* TASK OBJECTIVE: Which of the lines below contain the string "RANGE"? Copy each one.

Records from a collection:
>>>
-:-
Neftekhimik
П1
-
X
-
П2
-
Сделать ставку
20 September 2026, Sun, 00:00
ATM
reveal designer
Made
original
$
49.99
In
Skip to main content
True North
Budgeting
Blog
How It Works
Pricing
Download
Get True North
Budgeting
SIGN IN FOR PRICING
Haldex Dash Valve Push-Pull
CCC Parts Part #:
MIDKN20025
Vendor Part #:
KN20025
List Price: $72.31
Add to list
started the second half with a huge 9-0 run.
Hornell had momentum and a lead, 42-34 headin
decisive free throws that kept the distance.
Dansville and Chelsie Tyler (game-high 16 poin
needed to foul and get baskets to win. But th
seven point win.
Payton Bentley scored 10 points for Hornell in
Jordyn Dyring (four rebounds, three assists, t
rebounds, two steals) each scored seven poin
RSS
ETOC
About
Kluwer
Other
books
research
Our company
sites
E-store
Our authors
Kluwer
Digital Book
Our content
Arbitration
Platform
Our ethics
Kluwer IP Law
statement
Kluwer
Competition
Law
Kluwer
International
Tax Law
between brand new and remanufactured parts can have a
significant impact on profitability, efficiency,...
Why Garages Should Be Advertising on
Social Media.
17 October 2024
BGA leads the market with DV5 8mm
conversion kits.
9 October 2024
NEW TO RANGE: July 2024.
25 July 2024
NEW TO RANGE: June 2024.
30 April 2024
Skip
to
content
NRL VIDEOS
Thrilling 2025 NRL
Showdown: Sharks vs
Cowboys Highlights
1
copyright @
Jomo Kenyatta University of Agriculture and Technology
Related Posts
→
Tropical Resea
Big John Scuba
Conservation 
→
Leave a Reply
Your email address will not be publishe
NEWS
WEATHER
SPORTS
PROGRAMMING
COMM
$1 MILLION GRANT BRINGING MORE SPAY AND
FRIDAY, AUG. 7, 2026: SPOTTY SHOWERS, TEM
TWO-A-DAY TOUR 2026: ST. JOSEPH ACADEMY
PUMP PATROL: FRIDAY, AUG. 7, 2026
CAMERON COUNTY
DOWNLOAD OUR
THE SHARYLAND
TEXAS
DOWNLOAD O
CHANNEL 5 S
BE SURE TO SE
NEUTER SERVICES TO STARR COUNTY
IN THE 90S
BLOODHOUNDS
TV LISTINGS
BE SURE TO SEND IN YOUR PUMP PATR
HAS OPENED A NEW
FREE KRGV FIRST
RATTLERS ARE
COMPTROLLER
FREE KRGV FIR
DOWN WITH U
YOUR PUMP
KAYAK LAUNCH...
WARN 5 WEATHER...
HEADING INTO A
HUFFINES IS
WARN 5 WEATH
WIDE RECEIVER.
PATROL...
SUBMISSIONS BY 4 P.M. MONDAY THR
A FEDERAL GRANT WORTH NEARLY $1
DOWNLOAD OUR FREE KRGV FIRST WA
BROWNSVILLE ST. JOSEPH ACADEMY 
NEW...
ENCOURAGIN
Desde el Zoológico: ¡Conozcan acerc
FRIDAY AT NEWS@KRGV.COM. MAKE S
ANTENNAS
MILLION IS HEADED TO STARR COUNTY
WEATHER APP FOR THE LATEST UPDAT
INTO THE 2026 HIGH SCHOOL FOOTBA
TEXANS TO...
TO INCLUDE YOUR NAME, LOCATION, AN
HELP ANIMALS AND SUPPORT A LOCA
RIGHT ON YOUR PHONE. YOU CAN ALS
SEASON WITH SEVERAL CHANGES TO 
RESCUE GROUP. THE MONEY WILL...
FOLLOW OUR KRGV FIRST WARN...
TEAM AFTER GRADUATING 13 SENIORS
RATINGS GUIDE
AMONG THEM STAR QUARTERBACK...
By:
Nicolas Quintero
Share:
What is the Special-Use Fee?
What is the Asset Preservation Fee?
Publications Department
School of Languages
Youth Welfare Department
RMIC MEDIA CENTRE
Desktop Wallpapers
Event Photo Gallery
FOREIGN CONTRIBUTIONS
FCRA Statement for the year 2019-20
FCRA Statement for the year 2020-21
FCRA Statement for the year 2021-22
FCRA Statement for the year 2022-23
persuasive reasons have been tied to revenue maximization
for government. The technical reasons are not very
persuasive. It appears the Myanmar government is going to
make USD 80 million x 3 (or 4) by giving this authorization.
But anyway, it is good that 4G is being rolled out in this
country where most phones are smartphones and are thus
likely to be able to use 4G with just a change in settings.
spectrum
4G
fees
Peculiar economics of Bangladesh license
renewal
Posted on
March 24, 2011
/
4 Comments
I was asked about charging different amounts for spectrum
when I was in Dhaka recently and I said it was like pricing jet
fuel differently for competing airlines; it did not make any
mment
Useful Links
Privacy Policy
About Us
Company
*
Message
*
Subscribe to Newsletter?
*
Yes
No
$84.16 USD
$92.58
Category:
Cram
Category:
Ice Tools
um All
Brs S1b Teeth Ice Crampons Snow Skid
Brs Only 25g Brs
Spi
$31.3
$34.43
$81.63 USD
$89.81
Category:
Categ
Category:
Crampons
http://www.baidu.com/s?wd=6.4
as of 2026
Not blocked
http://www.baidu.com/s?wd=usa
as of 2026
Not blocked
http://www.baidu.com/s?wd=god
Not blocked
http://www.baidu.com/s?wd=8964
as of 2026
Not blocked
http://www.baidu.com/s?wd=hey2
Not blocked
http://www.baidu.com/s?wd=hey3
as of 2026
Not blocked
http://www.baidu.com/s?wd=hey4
<<<
* SOLUTION BELOW:
NEW TO RANGE: July 2024.
NEW TO RANGE: June 2024.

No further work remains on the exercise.